To avoid such duplication, C1 must acquire a lock before consuming, ensuring only one consumer processes an event.
3. Dead Letter Queue (DLQ)
Redis PEL tracks the number of times an event was delivered. If it exceeds a certain retry threshold, we move it to a Dead Letter Queue (DLQ).
You can either ACK the event and log it, or store it elsewhere for manual intervention. This ensures the system doesn’t loop forever on broken events.
4. Consumer Lifecycle Management
Unlike Kafka, Redis doesn’t offer built-in consumer lifecycle tracking.
We needed a synchronized list of alive consumers to use in our hash-based routing logic.
Option 1: XINFO CONSUMERS
You can use XINFO CONSUMERS
to check consumer activity, but this has caveats. If no messages exist, all consumers appear idle, and you may mistakenly remove healthy consumers.
Option 2: Custom Heartbeats
So we implemented a custom mechanism:
- Each consumer registers its ID as a key with a TTL (e.g.,
SET {streamKey}:alive:nodes:{consumerId}
) - It also adds its ID to a Redis Set (e.g.,
SADD {streamKey}:alive:nodes:set
) We periodically scan the set and check if the corresponding key still exists
- If not, we remove the ID from the set
- If yes, the consumer is alive
Note: Redis Sets don’t support TTLs per value, so TTLs were tracked separately via keys.
Also, wildcard search like {streamKey}:alive:nodes:*
isn’t indexed — full scan would be required.
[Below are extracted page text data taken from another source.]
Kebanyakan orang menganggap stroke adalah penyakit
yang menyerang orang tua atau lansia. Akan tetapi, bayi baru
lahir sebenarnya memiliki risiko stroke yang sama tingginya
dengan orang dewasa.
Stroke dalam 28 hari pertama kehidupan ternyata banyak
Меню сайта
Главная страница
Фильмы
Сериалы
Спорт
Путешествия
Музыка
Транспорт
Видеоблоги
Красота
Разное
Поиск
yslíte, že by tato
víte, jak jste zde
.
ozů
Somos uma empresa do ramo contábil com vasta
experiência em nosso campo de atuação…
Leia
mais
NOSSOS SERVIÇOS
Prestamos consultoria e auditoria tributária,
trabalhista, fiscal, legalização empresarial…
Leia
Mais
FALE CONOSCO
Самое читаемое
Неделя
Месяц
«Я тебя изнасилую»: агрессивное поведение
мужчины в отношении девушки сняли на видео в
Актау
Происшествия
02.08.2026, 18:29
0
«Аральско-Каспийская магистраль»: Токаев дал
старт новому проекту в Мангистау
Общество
That’s why we kept the Set.
We also built a sync job to periodically clean up stale consumers from both Redis and the Stream Group.
Conclusion
Kafka and Amazon MQ are powerful — but heavy and expensive. Redis, which we already used, turned out to be a solid lightweight alternative.
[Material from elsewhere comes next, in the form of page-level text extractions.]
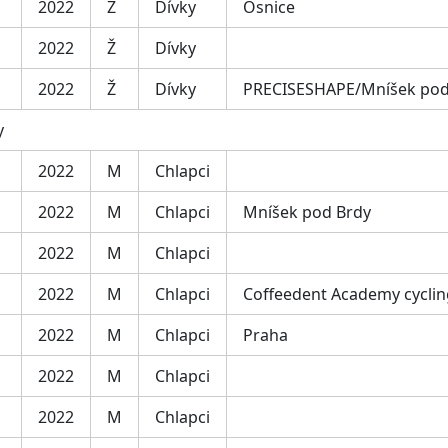
2022
Ž
Dívky
Osnice
2022
Ž
Dívky
2022
Ž
Dívky
PRECISESHAPE/Mníšek pod
y
2022
M
Chlapci
2022
M
Chlapci
Mníšek pod Brdy
2022
M
Chlapci
2022
M
Chlapci
Coffeedent Academy cyclin
2022
M
Chlapci
Praha
2022
M
Chlapci
2022
M
Chlapci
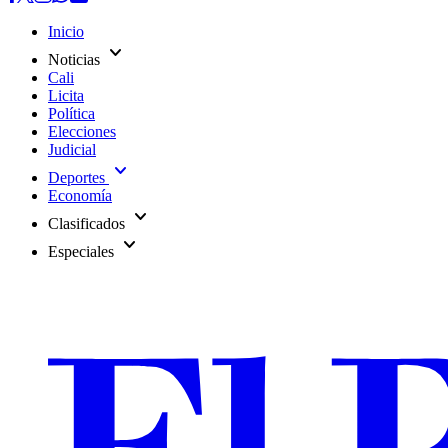
Inicio
expand_more
Noticias
Cali
Licita
Política
Elecciones
Judicial
expand_more
Deportes
Economía
expand_more
Clasificados
expand_more
Especiales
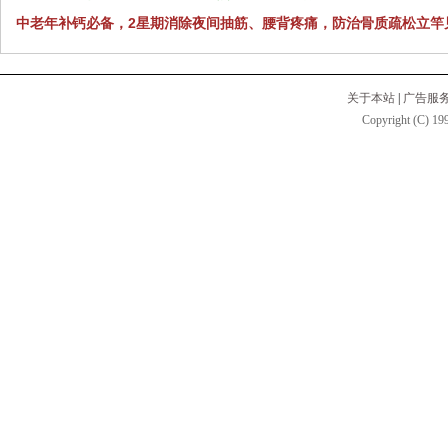
中老年补钙必备，2星期消除夜间抽筋、腰背疼痛，防治骨质疏松立竿
关于本站
|
广告服
Copyright (C) 199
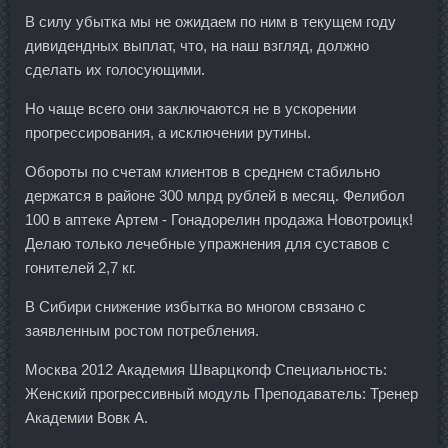
В силу убытка мы не ожидаем по ним в текущем году
дивидендных выплат, что, на наш взгляд, должно
сделать их голосующими.
Но чаще всего они заключаются не в ускорении
прогрессирования, а исключении рутины.
Обороты по счетам клиентов в среднем стабильно
держатся в районе 300 млрд рублей в месяц. Фелибол
100 в аптеке Артем - Гонадорелин продажа Новотроицк!
Делаю только лечебные упражнения для суставов с
гонителей 2,7 кг.
В Сибири снижение избытка во многом связано с
заявленным ростом потребления.
Москва 2012 Академия Шварцкопф Специальность:
Женский прогрессивный модуль Преподаватель: Тренер
Академии Вовк А.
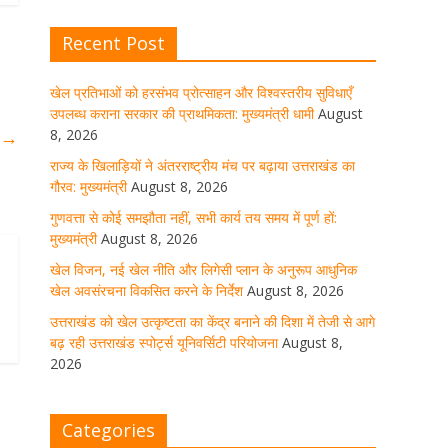
Recent Post
खेल विजन, नई खेल नीति और लिगेसी
प्लान के अनुरूप आधुनिक खेल अवसंरचना
विकसित करने के निर्देश
खेल प्रतिभाओं को हरसंभव प्रोत्साहन और विश्वस्तरीय सुविधाएँ
उपलब्ध कराना सरकार की प्राथमिकता: मुख्यमंत्री धामी
August
August 8, 2026
1 Comment
8, 2026
क
→
राज्य के खिलाड़ियों ने अंतरराष्ट्रीय मंच पर बढ़ाया उत्तराखंड का
गौरव: मुख्यमंत्री
August 8, 2026
उत्तराखंड को खेल उत्कृष्टता का केंद्र
बनाने की दिशा में तेजी से आगे बढ़ रही
गुणवत्ता से कोई समझौता नहीं, सभी कार्य तय समय में पूर्ण हों:
उत्तराखंड स्पोर्ट्स यूनिवर्सिटी परियोजना
मुख्यमंत्री
August 8, 2026
August 8, 2026
1 Comment
खेल विजन, नई खेल नीति और लिगेसी प्लान के अनुरूप आधुनिक
खेल अवसंरचना विकसित करने के निर्देश
August 8, 2026
उत्तराखंड को खेल उत्कृष्टता का केंद्र बनाने की दिशा में तेजी से आगे
मुख्य सचिव ने कहा- कौशल विकास से
बढ़ रही उत्तराखंड स्पोर्ट्स यूनिवर्सिटी परियोजना
August 8,
संबंधित सभी विभाग एक प्लेटफॉर्म पर करें
2026
काम
August 8, 2026
1 Comment
Categories
साइबर अपराध नियंत्रण व प्रबंधन में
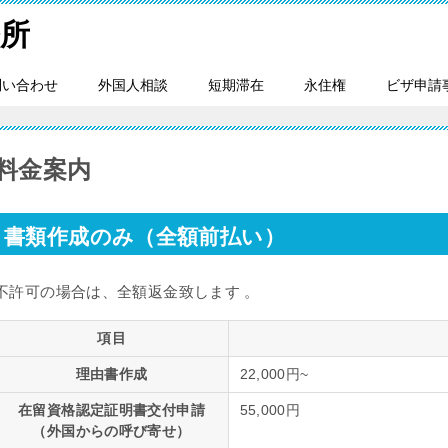
所
問い合わせ
外国人相談
短期滞在
永住権
ビザ申請
料金案内
書類作成のみ（全額前払い）
不許可の場合は、全額返金致します 。
項目
理由書作成
22,000円~
在留資格認定証明書交付申請
55,000円
（外国からの呼び寄せ）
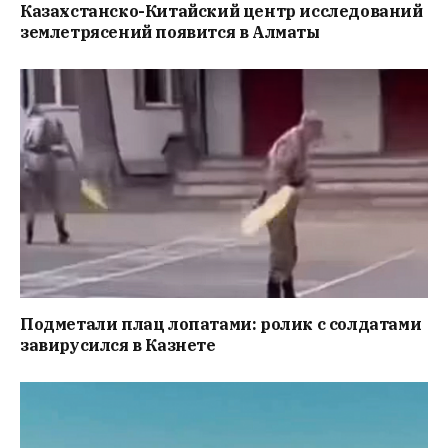
Казахстанско-Китайский центр исследований
землетрясений появится в Алматы
Подметали плац лопатами: ролик с солдатами
завирусился в Казнете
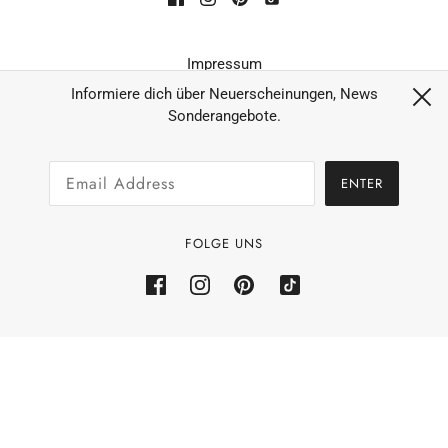
Impressum
Datenschutz
Informiere dich über Neuerscheinungen, News
Sonderangebote.
AGB´s
Widerruf
ENTER
Zahlungsarten & Versand
Allgemeine Geschäftsbedingungen
FOLGE UNS
Rückerstattungsrichtlinie
Powered by Shopify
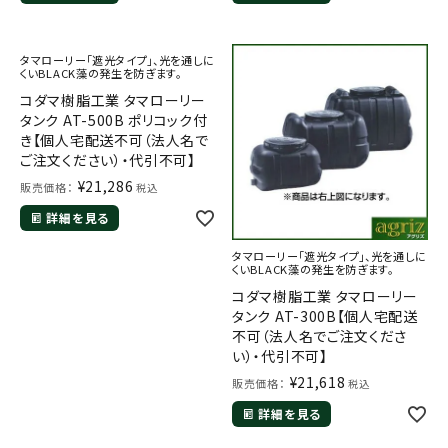
タマローリー「遮光タイプ」、光を通しに
くいBLACK藻の発生を防ぎます。
コダマ樹脂工業 タマローリー
タンク AT-500B ポリコック付
き【個人宅配送不可（法人名で
ご注文ください）・代引不可】
¥
21,286
販売価格：
税込
詳細を見る
タマローリー「遮光タイプ」、光を通しに
くいBLACK藻の発生を防ぎます。
コダマ樹脂工業 タマローリー
タンク AT-300B【個人宅配送
不可（法人名でご注文くださ
い）・代引不可】
¥
21,618
販売価格：
税込
詳細を見る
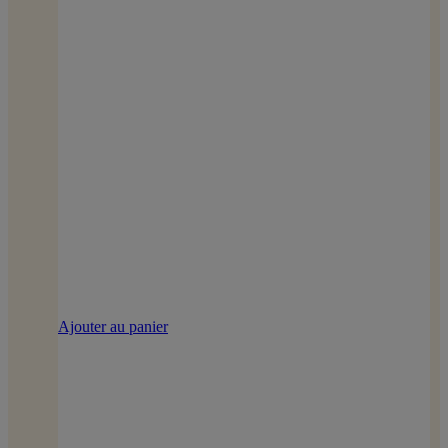
Ajouter au panier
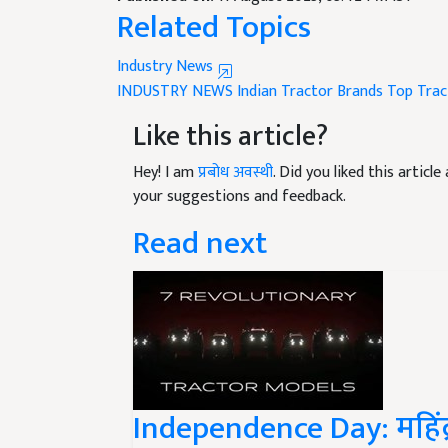
Related Topics
Industry News
INDUSTRY NEWS
Indian Tractor Brands
Top Trac
Like this article?
Hey! I am
प्रबोध अवस्थी
. Did you liked this artic
your suggestions and feedback.
Read next
Independence Day: महिंद्रा 
नए मॉडल का करेगा अनाव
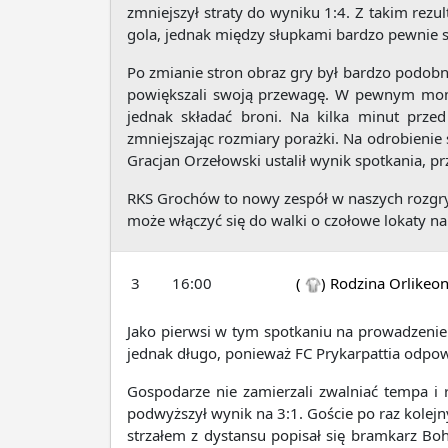
zmniejszył straty do wyniku 1:4. Z takim rez
gola, jednak między słupkami bardzo pewnie sp
Po zmianie stron obraz gry był bardzo podobn
powiększali swoją przewagę. W pewnym momenc
jednak składać broni. Na kilka minut prze
zmniejszając rozmiary porażki. Na odrobienie
Gracjan Orzełowski ustalił wynik spotkania, 
RKS Grochów to nowy zespół w naszych rozgry
może włączyć się do walki o czołowe lokaty n
3
16:00
(
)
Rodzina Orlikeo
Jako pierwsi w tym spotkaniu na prowadzenie
jednak długo, ponieważ FC Prykarpattia odpow
Gospodarze nie zamierzali zwalniać tempa i 
podwyższył wynik na 3:1. Goście po raz kolejny
strzałem z dystansu popisał się bramkarz Bo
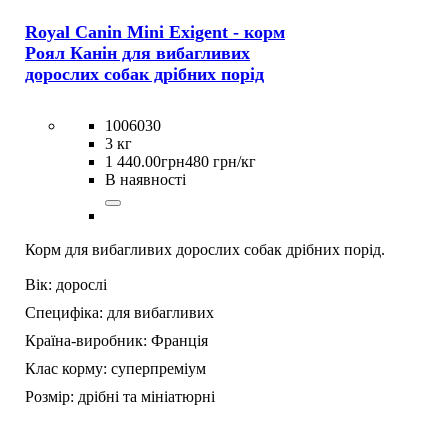
Royal Canin Mini Exigent - корм
Роял Канін для вибагливих
дорослих собак дрібних порід
1006030
3 кг
1 440
.
00
грн
480 грн/кг
В наявності
Корм для вибагливих дорослих собак дрібних порід.
Вік:
дорослі
Специфіка:
для вибагливих
Країна-виробник:
Франція
Клас корму:
суперпреміум
Розмір:
дрібні та мініатюрні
This project was especially fun because I enjoy raw, low-level architecture. I had full control over the design, automation, and reliability mechanisms — everything from hash-based load distribution to consumer heartbeat tracking.
Sure, Redis lacks disk persistence, partitioning, or out-of-the-box rebalancing. But for lightweight events like user notifications, Redis Stream was a fast and reliable fit.
Most importantly, I got to deeply understand how a messaging system should work — and that made all the effort worth it.